Servire un’insegna della grande distribuzione quando non si è una multinazionale con “le spalle grosse” non è facile. Partendo dal proprio prezzo di listino qualsiasi fornitore deve comunque affrontare un impervio percorso ad ostacoli fatto di contrattazione, premi di fine anno, attività promozionali, posizionamento a scaffale e merchandising (scusate se manca qualche voce). Tutti ostacoli che inevitabilmente incidono sul prezzo di vendita e sul profitto del fornitore in questione.
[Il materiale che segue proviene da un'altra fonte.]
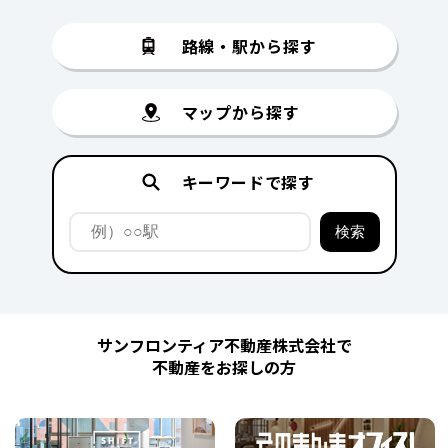
路線・駅から探す
マップから探す
キーワードで探す
サンフロンティア不動産株式会社で
不動産をお探しの方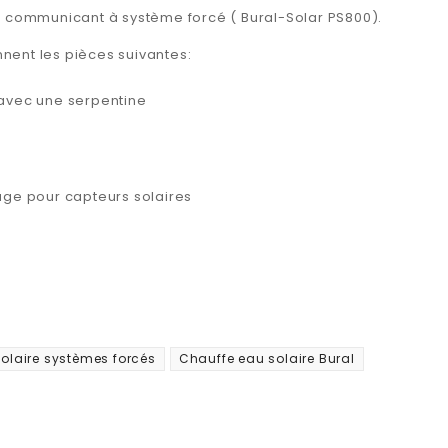
t communicant à système forcé ( Bural-Solar PS800).
nent les pièces suivantes:
avec une serpentine
age pour capteurs solaires
olaire systèmes forcés
Chauffe eau solaire Bural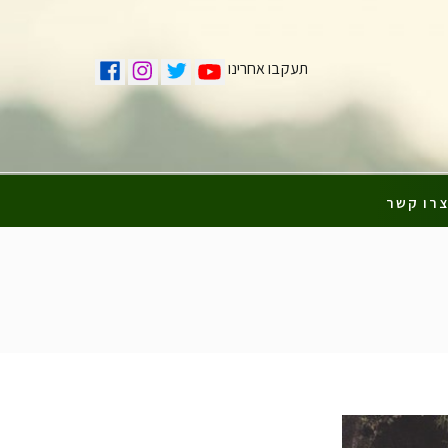
תעקבו אחרינו
רו קשר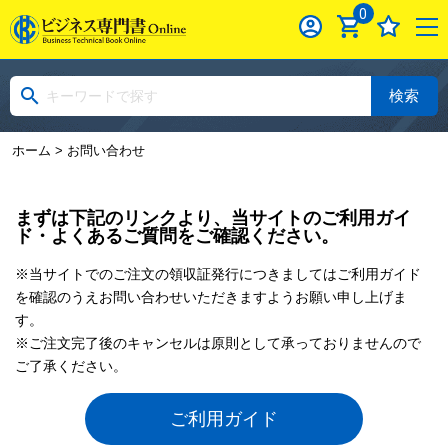
0
検索
ホーム
> お問い合わせ
まずは下記のリンクより、当サイトのご利用ガイ
ド・よくあるご質問をご確認ください。
※当サイトでのご注文の領収証発行につきましてはご利用ガイド
を確認のうえお問い合わせいただきますようお願い申し上げま
す。
※ご注文完了後のキャンセルは原則として承っておりませんので
ご了承ください。
ご利用ガイド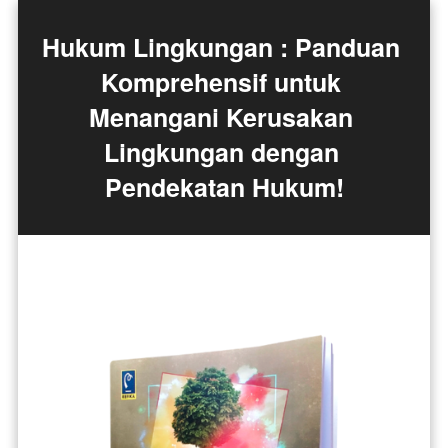
Hukum Lingkungan : Panduan 
Komprehensif untuk 
Menangani Kerusakan 
Lingkungan dengan 
Pendekatan Hukum!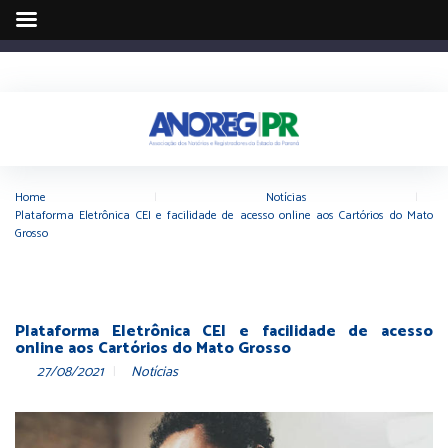
Home
|
Notícias
|
Plataforma Eletrônica CEI e facilidade de acesso online aos Cartórios do Mato
Grosso
Plataforma Eletrônica CEI e facilidade de acesso
online aos Cartórios do Mato Grosso
27/08/2021
Notícias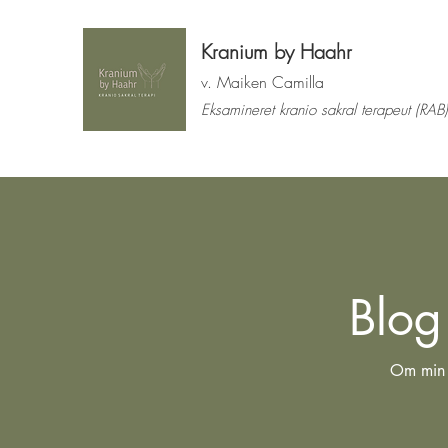
Kranium by Haahr
v. Maiken Camilla
Eksamineret kranio sakral terapeut (RAB)
Blog
Om min v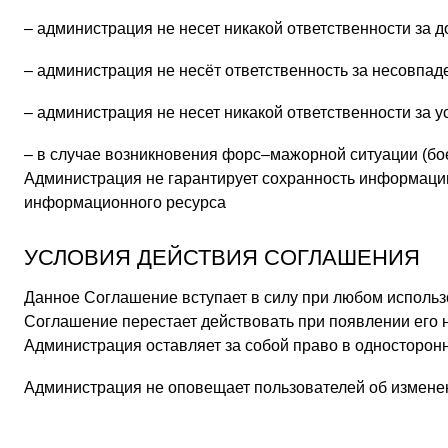
– администрация не несет никакой ответственности за 
– администрация не несёт ответственность за несовпа
– администрация не несет никакой ответственности за 
– в случае возникновения форс–мажорной ситуации (бое
Администрация не гарантирует сохранность информаци
информационного ресурса
УСЛОВИЯ ДЕЙСТВИЯ СОГЛАШЕНИЯ
Данное Соглашение вступает в силу при любом использ
Соглашение перестает действовать при появлении его 
Администрация оставляет за собой право в односторон
Администрация не оповещает пользователей об измене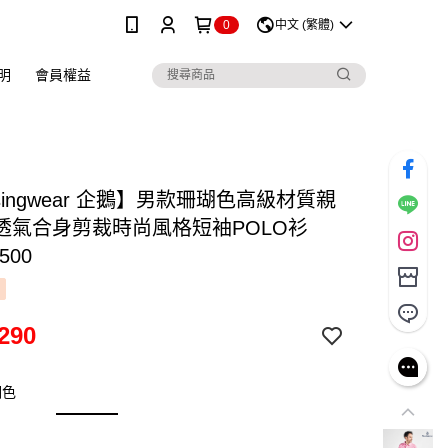
0
中文 (繁體)
明
會員權益
singwear 企鵝】男款珊瑚色高級材質親
透氣合身剪裁時尚風格短袖POLO衫
500
290
瑚色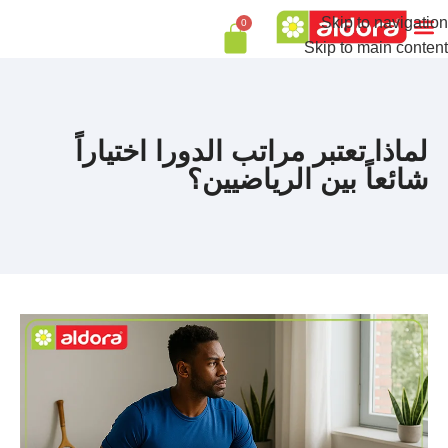
Skip to navigation
0
Skip to main content
لماذا تعتبر مراتب الدورا اختياراً
شائعاً بين الرياضيين؟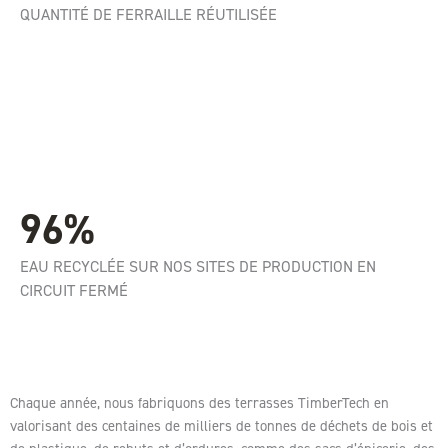
QUANTITÉ DE FERRAILLE RÉUTILISÉE
96%
EAU RECYCLÉE SUR NOS SITES DE PRODUCTION EN
CIRCUIT FERMÉ
Chaque année, nous fabriquons des terrasses TimberTech en
valorisant des centaines de milliers de tonnes de déchets de bois et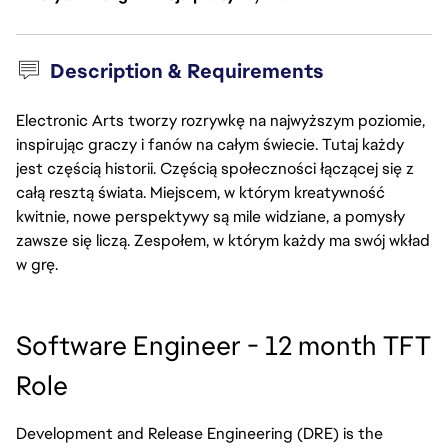
Description & Requirements
Electronic Arts tworzy rozrywkę na najwyższym poziomie,
inspirując graczy i fanów na całym świecie. Tutaj każdy
jest częścią historii. Częścią społeczności łączącej się z
całą resztą świata. Miejscem, w którym kreatywność
kwitnie, nowe perspektywy są mile widziane, a pomysły
zawsze się liczą. Zespołem, w którym każdy ma swój wkład
w grę.
Software Engineer - 12 month TFT 
Role
Development and Release Engineering (DRE) is the 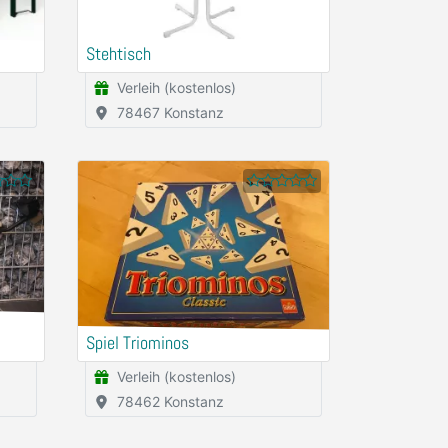
Stehtisch
Verleih (kostenlos)
78467 Konstanz
Spiel Triominos
Verleih (kostenlos)
78462 Konstanz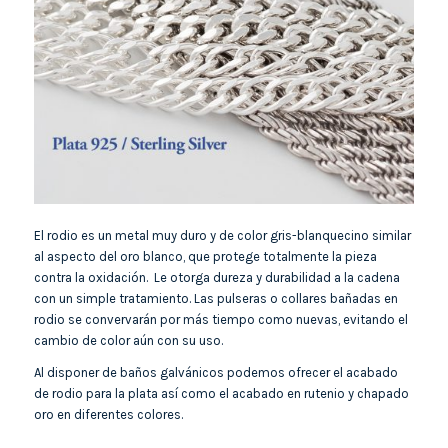
El rodio es un metal muy duro y de color gris-blanquecino similar
al aspecto del oro blanco, que protege totalmente la pieza
contra la oxidación. Le otorga dureza y durabilidad a la cadena
con un simple tratamiento. Las pulseras o collares bañadas en
rodio se convervarán por más tiempo como nuevas, evitando el
cambio de color aún con su uso.
Al disponer de baños galvánicos podemos ofrecer el acabado
de rodio para la plata así como el acabado en rutenio y chapado
oro en diferentes colores.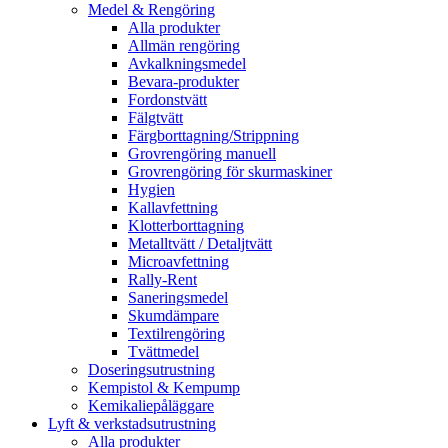
Medel & Rengöring
Alla produkter
Allmän rengöring
Avkalkningsmedel
Bevara-produkter
Fordonstvätt
Fälgtvätt
Färgborttagning/Strippning
Grovrengöring manuell
Grovrengöring för skurmaskiner
Hygien
Kallavfettning
Klotterborttagning
Metalltvätt / Detaljtvätt
Microavfettning
Rally-Rent
Saneringsmedel
Skumdämpare
Textilrengöring
Tvättmedel
Doseringsutrustning
Kempistol & Kempump
Kemikaliepåläggare
Lyft & verkstadsutrustning
Alla produkter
Tuttavia queste sono le regole e le metodiche della grande distribuzione: sono note e chi vuole fare affari con le grandi insegne si deve in qualche modo assoggettare cercando di gestire nel miglior modo possibile la trattativa e il rapporto. Il problema si pone quando si oltrepassano i limiti.

Lasciamo perdere imbarazzanti discorsi di mazzette, in quel caso si tratta di delinquenza e l’ambito è completamente diverso, spesso il problema sta semplicemente nell’atteggiamento. Il buyer che mette in croce in fornitore, che arriva al ricatto di eliminarlo dagli scaffali se non accetta quell’ulteriore punto percentuale di sconto, non fa il bene della propria insegna, oltre ad assumersi in quel momento una responsabilità sociale di non poco conto.

E’ dell’anno scorso la notizia della sentenza dell’Antitrust, prima e per il momento unica nel suo genere, che condanna Coop Italia e Centrale Adritatica, ad una multa di 49 mila euro a favore di Celox Trade, per abuso di posizione dominante e violazione dell’articolo 62 della legge 1/2012 che vieta imposizioni extracontrattuali gravose e retroattive. Celox Trade fu per vent’anni fornitore di pere per Coop Adriatica, fino al 2015 quando, a fronte del rifiuto di un’ennesima richiesta di ritocco del prezzo (in più rispetto a quanto trattato in sede di contratto), si ritrovò fuori dagli scaffali di Coop. In quel momento la più importante insegna della grande distribuzione italiana rappresentava il 75% del fatturato del grossista di pere. Nell’arco di un anno l’Antitrust ha emesso la sua sentenza ma nel frattempo la Celox è fallita.

Negli ultimi trent’anni anche nel settore brico abbiamo visto chiudere aziende per gli stessi motivi.

La piccola e media impresa italiana non ha la forza della grande multinazionale, che spesso si propone sul mercato con una marca ricercata dai consumatori e irrinunciabile per la GD. Ricordiamo il famoso braccio di ferro tra Esselunga e Barilla oppure quello più recente tra Coca Cola e Lidl Germania: per le due grandi multinazionali sparire dagli scaffali è stato certamente seccante, ma alla fine tutto si è comunque risolto. Per la piccola e media impresa italiana non è così e di questo i buyer devono tenere conto.

Si parla sempre più frequentemente di ruolo sociale del personale di vendita, così lo ha definito Gregoire Kaufman, direttore commerciale di Carrefour, a Linkontro, tradizionale tre giorni Nielsen di connessione e dibattito tra produzione e distribuzione. Ormai è chiaro che la GD non si può limitare a esporre prodotti e battere scontrini. Il contatto con il cliente, la disponibilità, la cortesia, il consiglio, sono tutte caratteristiche sempre più obbligatorie per il personale di vendita, dai reparti alle casse. L’auspicio è che gli stessi valori e la stessa professionalità siano domani richiesti anche a chi si occupa di comprare e di gestire il delicato rapporto con il fornitore.

Il consumatore vuole la migliore qualità al miglior prezzo, il compito del buyer è quello di trovare il fornitore in grado di rispondere a questa richiesta tenendo sempre conto dei margini indispensabili alle parti in causa: la propria insegna prima di tutto, ma anche il fornitore.